Computers & Electrical Engineering | 2012
Sesham Srinu; Samrat L. Sabat
This work presents a spectrum sensing technique based on the entropy of frequency domain autocorrelation of receiving signal at different cyclic frequencies. The performance of the proposed sensing technique is compared with other sensing techniques such as energy detection using Bayesian and Neyman-Pearson criteria, entropy estimation under frequency domain, cyclostationary feature detection.

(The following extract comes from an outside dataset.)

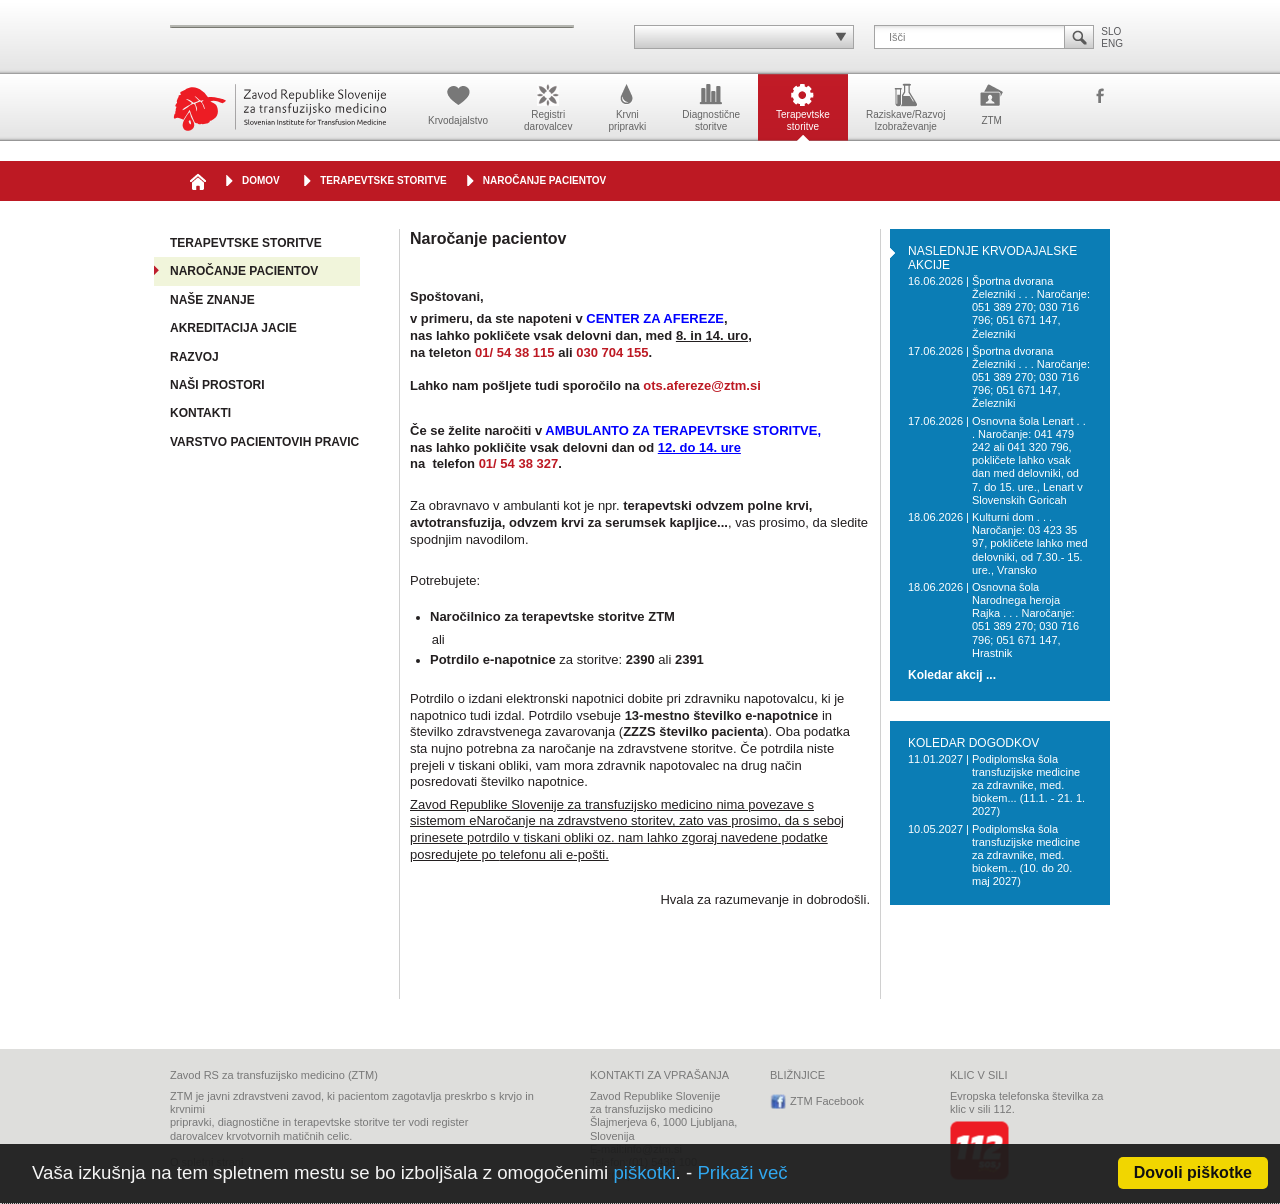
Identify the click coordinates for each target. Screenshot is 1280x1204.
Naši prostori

The performance of sensing algorithms is also analyzed for single node and multinode/cooperative environment under most probable channel effects such as fading, shadowing, receivers uncertainty and free space path loss using Monte-Carlo methods. Simulation results reveal that the proposed sensing technique is able to detect signals of signal-to-noise ratio up to -24dB with five nodes in cooperation while maintaining a false alarm probability of 0.1 and a detection probability of 0.9. The proposed sensing algorithm is also implemented in Virtex-4 Field Programmable Gate Arrays.